* [Exercise instructions]
The answer must be an exact reprint of the lines from the one with "産経ニュースとは？最新情報と注目ポイントまとめ" through the final line of the data, with no pictures included.

* [Extracted entries]
- Opening Delimiter -
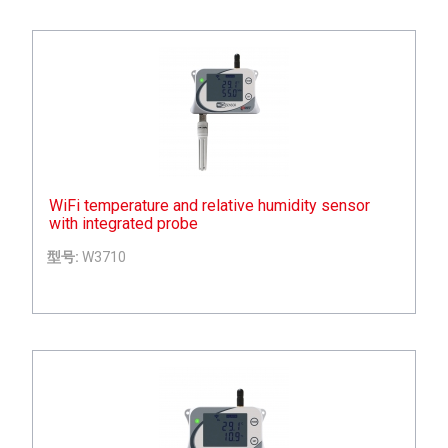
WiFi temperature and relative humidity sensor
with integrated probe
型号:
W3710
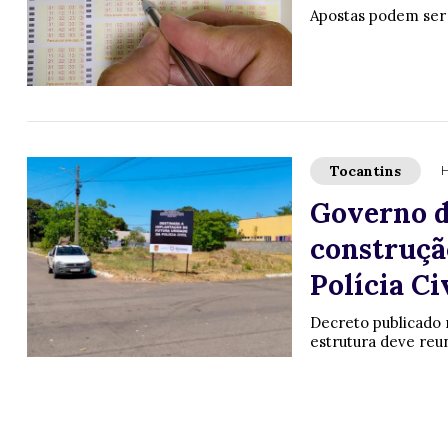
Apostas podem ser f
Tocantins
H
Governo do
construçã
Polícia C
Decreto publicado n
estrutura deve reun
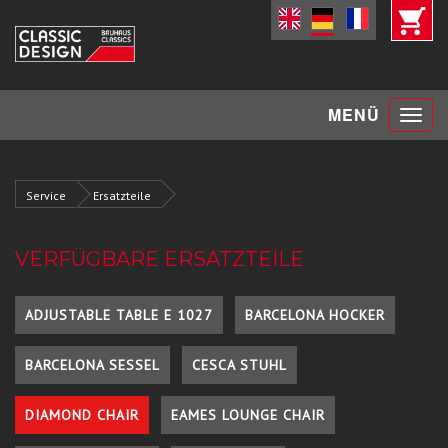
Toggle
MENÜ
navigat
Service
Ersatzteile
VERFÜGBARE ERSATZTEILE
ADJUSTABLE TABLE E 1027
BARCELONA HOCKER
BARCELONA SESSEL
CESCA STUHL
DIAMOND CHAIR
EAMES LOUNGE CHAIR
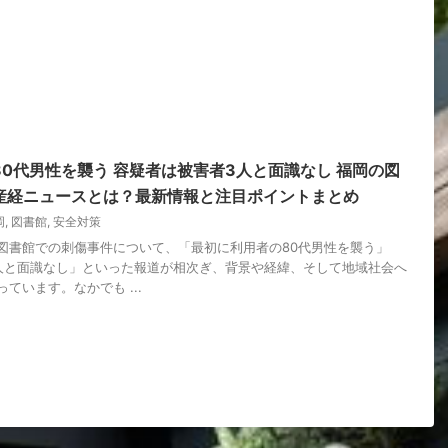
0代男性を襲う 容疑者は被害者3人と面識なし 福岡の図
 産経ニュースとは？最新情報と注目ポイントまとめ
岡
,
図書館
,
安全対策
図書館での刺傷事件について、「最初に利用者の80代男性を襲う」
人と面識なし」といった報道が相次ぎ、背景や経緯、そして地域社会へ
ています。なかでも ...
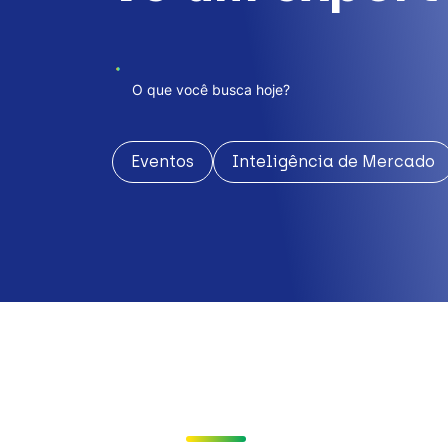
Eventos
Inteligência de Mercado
- Closing Delimiter -
* [Answer to this task]
 産経ニュースとは？最新情報と注目ポイントまとめ
岡
,
図書館
,
安全対策
図書館での刺傷事件について、「最初に利用者の80代男性を襲う」
人と面識なし」といった報道が相次ぎ、背景や経緯、そして地域社会へ
ています。なかでも ...
Eventos
Inteligência de Mercado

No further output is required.